3. Outermost braces Find the first { and last } in the string, extract that substring, and retry json.loads.

If all three strategies fail, JSONParseError is raised with raw_text set to the full LLM response. If any strategy succeeds, the resulting dict is validated against the Pydantic model and then wrapped in a tool-call response object for pydantic-ai to unwrap.

Token Counting

The library does not have access to the actual token counts used by the web-based LLM (the Temporal workflow API does not return this information). Token usage is therefore approximated using the formula:

tokens = len(text) // 4

This is a rough heuristic (approximately 4 characters per token for English text). The values are reported in result.usage() but should not be relied upon for precise billing or quota calculations.

Limitations

Limitation Details
No streaming Responses are returned in full after the workflow completes.
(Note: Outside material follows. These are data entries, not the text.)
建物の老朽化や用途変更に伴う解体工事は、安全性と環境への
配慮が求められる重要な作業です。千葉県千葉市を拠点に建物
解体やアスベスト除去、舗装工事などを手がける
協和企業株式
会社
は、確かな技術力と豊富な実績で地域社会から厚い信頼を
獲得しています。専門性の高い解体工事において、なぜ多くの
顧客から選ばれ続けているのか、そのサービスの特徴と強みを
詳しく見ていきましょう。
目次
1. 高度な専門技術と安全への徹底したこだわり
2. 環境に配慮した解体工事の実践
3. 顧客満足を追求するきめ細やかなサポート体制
Incremental / streaming output is not supported.
No tool / function calls The library only supports text and structured output. pydantic-ai tool calls are not forwarded to the LLM.
No binary content Images and file attachments in messages are silently skipped. Vision and document understanding are not available.
Approximate token counts Usage figures reported via result.usage() are estimated as len(text) // 4.
Requires Temporal infrastructure A running Temporal server and a compatible worker (LLMInvokeWorkflow on ai-worker-task-queue) are required. There is no fallback.